Traditional chiral chromatographic separation method development is time consuming even for an experienced chromatographer. This paper describes the application of computer software ACD Lab to facilitate the development of chiral separation for the quantitation of eszopiclone using LC-MS/MS technology. Assisted by ACD/Chrom Manager and LC Simulator software, the optimal chiral chromatographic development was completed within hours. The baseline chiral separation was achieved with a total cycle time of 3 min. For sample extraction method development, a Waters Oasis Sorbent Selection Plate containing four different sorbents was utilized. Optimal conditions were determined using a single plate under various load, wash and elution conditions. This was followed by a GLP validation which demonstrated excellent intra- and inter-day accuracy and precision for the quantitation of eszopiclone in human plasma at 1.00-100 ng/mL range using LC/MS/MS technology. This method was utilized to support multiple clinic bioequivalence studies.

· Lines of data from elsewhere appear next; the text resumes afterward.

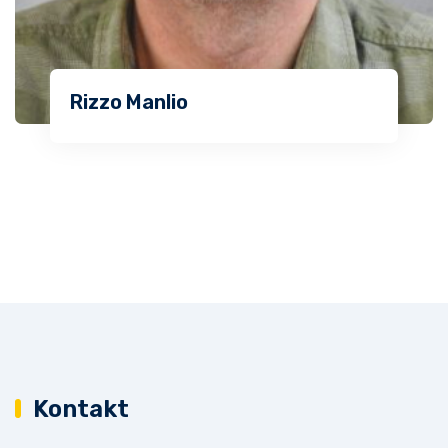
Rizzo Manlio
Kontakt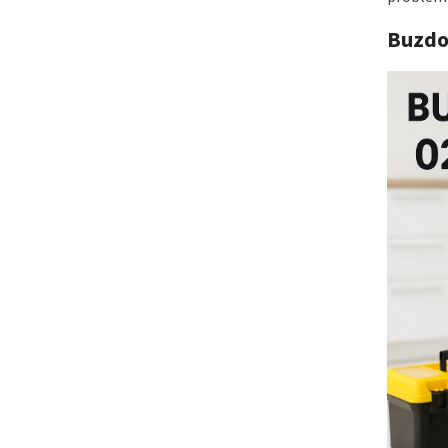
Buzdo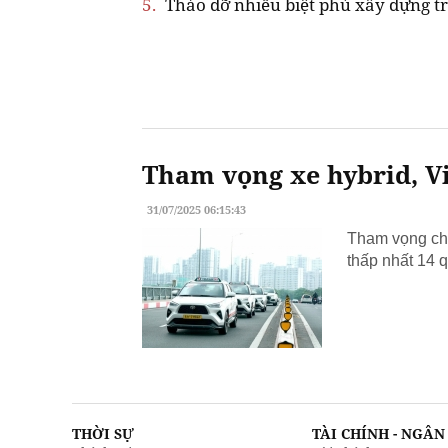
5.
Tháo dỡ nhiều biệt phủ xây dựng tr
Tham vọng xe hybrid, Vi
31/07/2025 06:15:43
Tham vọng chu
thấp nhất 14 q
THỜI SỰ
TÀI CHÍNH - NGÂ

传统的手性色谱分离方法的开发即使对于有经验的色谱学家来说也是耗时的。本文描述了使用计算机软件 ACD Lab 来促进手性分离的开发,用于使用 LC-MS/MS 技术定量测定艾司佐匹克隆。在 ACD/Chrom Manager 和 LC Simulator 软件的辅助下,在数小时内完成了最佳的手性色谱开发。总循环时间为 3 分钟即可实现基线手性分离。对于样品提取方法的开发,使用了包含四种不同吸附剂的 Waters Oasis 吸附剂选择板。在各种负载、洗涤和洗脱条件下,通过单板确定了最佳条件。随后进行了 GLP 验证,证明使用 LC/MS/MS 技术在 1.00-100ng/mL 范围内定量测定人血浆中的艾司佐匹克隆具有出色的日内和日间精密度和准确度。该方法用于支持多个临床生物等效性研究。